A nurse entered the room as if summoned, a middle-aged woman with kind eyes and the efficient movements of someone who’d spent decades caring for patients in various states of medical crisis.
“You can have some ice chips for now,” she said, checking the various monitors and IVs that surrounded his bed. “Hello, Mr. Dillinger, welcome back. How are you feeling?”
“Like I got shot three times and hit my head on a desk,” Holt said, managing a weak smile.
“That’s about right,” the nurse replied with professional humor.
“The good news is that all three bullets missed anything truly vital. The chest wound was the most serious, but the surgeon was able to remove the bullet without complications. The head injury is what we’re watching most closely, but your cognitive responses seem normal. ”
His son helped him with the ice chips, the cold providing blessed relief for his parched throat. “You gave me such a fright,” his son said quietly. “When I got the call from the hospital, I thought...”
“Sorry.” Holt sighed, understanding exactly what his son had thought. In their line of work, phone calls from hospitals rarely brought good news. “How did you get here so fast?”
“A friend of mine who owns a plane flew me down,” his son replied.
“That’s good,” Holt said, trying to nod but wincing as pain sliced through his head. “Where is my grandson?”

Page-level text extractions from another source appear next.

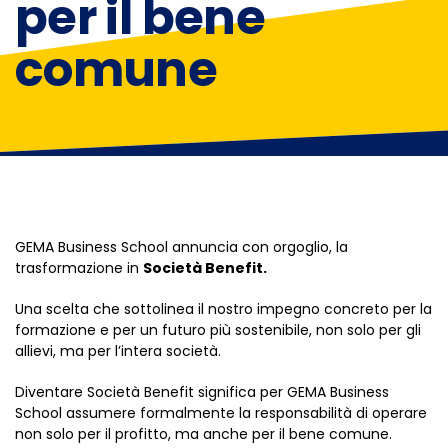
per il bene
comune
GEMA Business School annuncia con orgoglio, la
trasformazione in
Società Benefit.
Una scelta che sottolinea il nostro impegno concreto per la
formazione e per un futuro più sostenibile, non solo per gli
allievi, ma per l’intera società.
Diventare Società Benefit significa per GEMA Business
School assumere formalmente la responsabilità di operare
non solo per il profitto, ma anche per il bene comune.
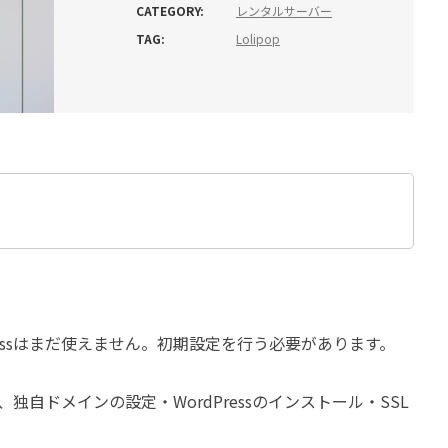
CATEGORY:
レンタルサーバー
TAG:
Lolipop
ressはまだ使えません。初期設定を行う必要があります。
自ドメインの設定・WordPressのインストール・SSL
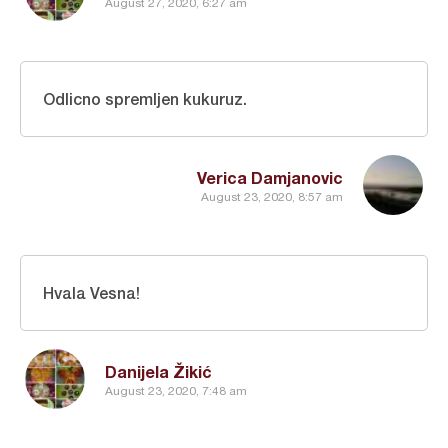
August 27, 2020, 6:27 am
Odlicno spremljen kukuruz.
Verica Damjanovic
August 23, 2020, 8:57 am
Hvala Vesna!
Danijela Žikić
August 23, 2020, 7:48 am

“He’s at a friend’s,” his son told him. “I didn’t think…” He swallowed, his eyes darkening with emotion. “I didn’t know how bad it was, so…” He cleared his throat. “So I thought it best not to bring him.”
“Wise,” Holt agreed, and then another thought struck him. “You didn’t call your gran, did you?”
“I did,” his son told him unapologetically. “Seriously, Dad, if I hadn’t and you’d…” He cleared his throat again. “Gran would’ve killed me.”
“True,” Holt said. “Where is she?”
“She went to the cafeteria for a coffee and…” His son turned as the room door opened.
“Oh, good, you’re awake,” Holt’s mother walked into the room. While she held herself poised, her eyes gave away the sheer panic and terror she felt inside. She leaned down and kissed his cheek. “Don’t ever scare me like this again.”
“I’ll try not to,” Holt said with a soft laugh that caused him to wince in pain.